Director: Matt Reeves
Starring: Andy Serkis, Woody Harrelson
Humans. We had a good run. We irreparably damaged parts of the planet, we wiped out hundreds of other species, we developed all kinds of inventive ways to destroy each other. You can't say we didn't leave it all on the field. Now it's time to celebrate a new champion and maybe the apes will be able to do it all better. War for the Planet of the Apes, which is the final chapter in this particular part of the Apes series (though almost certainly not the final Planet of the Apes movie), finds humanity on the brink, not yet ready to give up even though the writing is so clearly on the wall. It's a mournful film, probably not the sort of thing that immediately comes to mind when one thinks of a summer entertainment, and one which unlike its two immediate predecessors does not feel the need to find any good in humans, but it's the film that it needs to be. It's a good movie and a grand spectacle and if the powers that be intend to keep it up, then I can't wait to see where the series goes from here.

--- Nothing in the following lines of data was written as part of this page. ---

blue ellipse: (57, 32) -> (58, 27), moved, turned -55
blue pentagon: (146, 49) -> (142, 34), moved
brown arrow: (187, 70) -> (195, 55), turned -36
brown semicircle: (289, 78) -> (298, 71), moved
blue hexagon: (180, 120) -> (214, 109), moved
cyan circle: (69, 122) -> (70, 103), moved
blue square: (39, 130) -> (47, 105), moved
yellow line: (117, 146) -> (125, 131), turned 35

War takes place two years after the events of Dawn of the Planet of the Apes with Caesar (Andy Serkis) and his followers still living in the Muir Woods and on guard against what remains of humanity, which here takes the form of the Alpha-Omega army under the command of the Colonel (Woody Harrelson). After the bloody clash that opens the film, Caesar begins making plans to relocate to a place that Blue Eyes (Max Lloyd-Jones) and Rocket (Terry Notary) have discovered on a reconnaissance mission, a place where they reason that humans won't follow as a desert has to be crossed to get to it. Before they can leave, the Alpha-Omega makes a second attack and afterwards Caesar, filled with a desire for vengeance, sends what remains of his tribe forward with the intention that he will go alone in a different direction and on a mission to kill the Colonel. Unwilling to let their leader go into certain death, Rocket, Maurice (Karin Konoval), and Luca (Michael Adamthwaite) insist on going with him to provide backup.

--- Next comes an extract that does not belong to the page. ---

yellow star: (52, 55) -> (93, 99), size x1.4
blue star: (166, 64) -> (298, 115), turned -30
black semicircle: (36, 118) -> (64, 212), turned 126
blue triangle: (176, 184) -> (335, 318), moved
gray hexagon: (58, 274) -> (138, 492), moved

Directed by Matt Reeves (who also directed Dawn), War for the Planet of the Apes uses a lot of Vietnam War iconography to set its stage, which will be no surprise to anyone who watched the trailers and saw Harrelson made up like half a Marlon Brando. In case the Apocalypse Now references were too subtle, late in the film the camera rests on a wall across which the words "APE-POCALYPSE NOW" have been scrawled, but if you're extraordinary-ape-in-a-Vietnam-allegory-ied out after Skull Island have no fear because the Vietnam imagery is just some of what War is working with. Mid-way through it becomes a western then a Holocaust movie and it ends as a Biblical epic. Reeves has a lot of tricks up his sleeve and he mixes them to pretty good effect, creating a film that is tense, often moving, and sometimes even funny (largely through the addition of Bad Ape, a former resident of the zoo played by Steve Zahn).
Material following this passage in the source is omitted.